### Task instructions
Print, exactly as written, the line containing "[externalLink insert]" and every line after it, ending with the final line of the data below.

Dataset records
▼▼▼

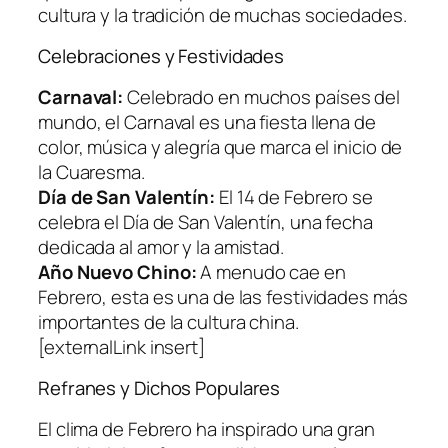
cultura y la tradición de muchas sociedades.
Celebraciones y Festividades
Carnaval:
Celebrado en muchos países del
mundo, el Carnaval es una fiesta llena de
color, música y alegría que marca el inicio de
la Cuaresma.
Día de San Valentín:
El 14 de Febrero se
celebra el Día de San Valentín, una fecha
dedicada al amor y la amistad.
Año Nuevo Chino:
A menudo cae en
Febrero, esta es una de las festividades más
importantes de la cultura china.
[externalLink insert]
Refranes y Dichos Populares
El clima de Febrero ha inspirado una gran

▲▲▲

### Written answer
[externalLink insert]
Refranes y Dichos Populares
El clima de Febrero ha inspirado una gran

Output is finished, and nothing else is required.